O que percebi, já no início, é que os motivos para fazer o caminho são os mais diversos possíveis. Antes mesmo de começar a caminhada encontrei pessoas do mesmo país, estavam ali por motivos diversos, encaravam o caminho de maneira diferente e não era a primeira vez que o fariam. Percebi que todas as histórias que ouvi de pessoas que fizeram o caminho e que relatavam um aparente peso de fazer uma jornada de sacrifícios para se atingir algo maior, tanto pessoal quanto espiritual e a busca por mudança de vida através de dor, não eram os únicos e nem os melhores motivos. Uma jornada leve, cheia de prazeres simples, também foram relatadas.
Qual seria a minha escolha?
Após a conversa com os dois novos amigos, fui conhecer a bela Oviedo. Um breve passeio no final de tarde, observei as pessoas, sentei em uma praça, pedi uma cerveja e algo para comer, observando todo o movimento que estava se tornando uma grande referência para viagem. 
 Acho importante fazer um link com o momento que estamos vivendo atualmente. Ao escrever este texto, estamos em quarentena devido ao Coronavírus e estamos vendo as cidades vazias. Podemos observar que a grande beleza dos locais está nas pessoas, nas crianças brincando, nos casais sentados ao sol, nas famílias reunidas para um lanche, no movimento que as pessoas dão aos locais, nas diversas vozes, diversos assuntos, risos ….. a energia do ser humano.
Para encerrar o dia, um jantar com a companhia inusitada de um cão utilizando a pata na minha perna para pedir comida. 
Após o jantar retornei para o albergue, pois era necessário dormir cedo e acalmar a ansiedade. Amanhã daria os primeiros passos pelo caminho. Finalmente, chegava a hora! 

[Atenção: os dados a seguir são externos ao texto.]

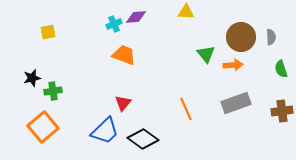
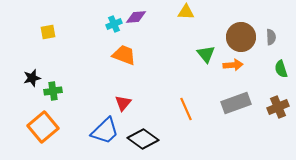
brown cross: moved 4 px left, 4 px up; rotated 15 degrees counterclockwise
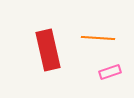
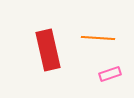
pink rectangle: moved 2 px down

Até o próximo dia, para dar início a caminhada.



3 comentários:

Junior Foppa disse...

Bom demais, parabens mano

Giovani Foppa disse...

Adoro andar de trem e observar as paisagens!!!
Estou me sentindo na sua viagem...
Interessante a história do símbolo que a Concha de Vieira representa no Caminho. Sou mística. Me identifico com os símbolos de proteção. Provavelmente ela seria incorporada aos símbolos de proteção que uso, se lá estivesse.
Que aprendizado desafiador pernoitar em um albergue sem se dar conta de quem será o personagem que dividirá o espaço com você durante a noite!!!
O relato de sua experiência está me proporcionando fazer vários linkes em minha trajetória...
Muito bem lembrada a quarentena imposta pelo coronavírus. Ela também está me facultando grandes reflexões, em razão do isolamento que estamos vivendo em nossas casas.
Obrigada pela grandiosidade que seus relatos estão me concedendo.
Comentário de Sandra Mara

Unknown disse...

Muito bom meu amor!!
É importante sempre criarmos boas expectativas para algo novo que iremos viver. Que ótimo que elas foram correspondidas e que você curtiu as novidades desde a sua chegada.